Tuesday, March 16, 2010

HCR Tuesday

Marshall: Really?
With "Beware the Ides of March" now the new GOP talking point, we are all clear that that was a warning that a bunch of knife-wielding senators would slaughter Caesar while visiting the Senate, right? Is this a reference to GOP reconciliation dead-enders? What are we talking about here?
DougJ: Make it stop

Shame on me for adding for FireDogLake to my RSS feed yesterday:

I don’t know what Lynn Woolsey is really thinking, but the leadership of the House progressive caucus should not be helping the entire party walk the bloody plank towards a fascist form of health insurance without a care in the world.

Luckily, I can still read Tbogg on a separate feed.

Benen: A FIGHT TO THE FINISH
I'll admit it -- it's tempting to think the final push towards health care reform all going well. President Obama told ABC's Jake Tapper yesterday, "I believe we are going to get the votes, we're going to make this happen." House Democratic Caucus Chairman John Larson (D-Conn.) told reporters after a caucus meeting last night, "There's tremendous anticipation, and certainly a lot of anxiety, but I believe we have the votes and that we will get this bill done this week."

At the same time, Republicans sound increasingly discouraged. Sen. Jim DeMint (R-S.C.) seems to think Democrats are going to succeed, and as desperation sinks in, GOP rhetoric is getting a little more excessive.

But let's pause for a moment to remember that failure remains a distinct possibility, and by most estimates, the leadership still doesn't have 216 votes. Indeed, with the clock winding down, we don't see a new round of undecided Dems announcing their support for health reform; we actually see some key Dems making very discouraging announcements in the opposite direction.
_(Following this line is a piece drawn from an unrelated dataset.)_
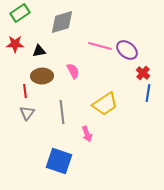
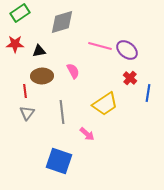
red cross: moved 13 px left, 5 px down
pink arrow: rotated 28 degrees counterclockwise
On-the-fence members are hearing plenty this week from those who don't want to fix the dysfunctional status quo.

Several on-the-fence Democrats said they were scrambling to sort out their constituents' views as the outside noise grows deafening.

"There is definitely more passion from people opposed to the bill," said Representative Jason Altmire of Pennsylvania, whose offices have been inundated with protests and calls. "I have to decide between passing this bill or doing nothing at all. I need to do what's best for my district." [emphasis added]

The White House is twisting arms, and that's likely to help. Labor leaders and MoveOn are playing hardball, and that's critically important, too. But are rank-and-file Democratic and left-leaning voters picking up the phone? About half the country wants this bill to pass -- but how many of them have communicated that directly to their House rep?

Jonathan Cohn explained, "[W]ith the vote count so close, reform may not pass without ... a push from the outside. It's not clear if that push will come. Recent polls show a clear change in public opinion: People are demonstrating more approval both of the Democrats and their reform bill. But, as far as I can tell, an enthusiasm gap remains. Conservatives hate the bill. Liberals, well, they're still learning to like it."

It's not at all complicated. A once-in-a-generation opportunity is on the line, and if supporters fail to fight, reform may fail to pass.

Sargent: New MoveOn Ad Asks Dems: “Which Side Of History Will YOU Be On?”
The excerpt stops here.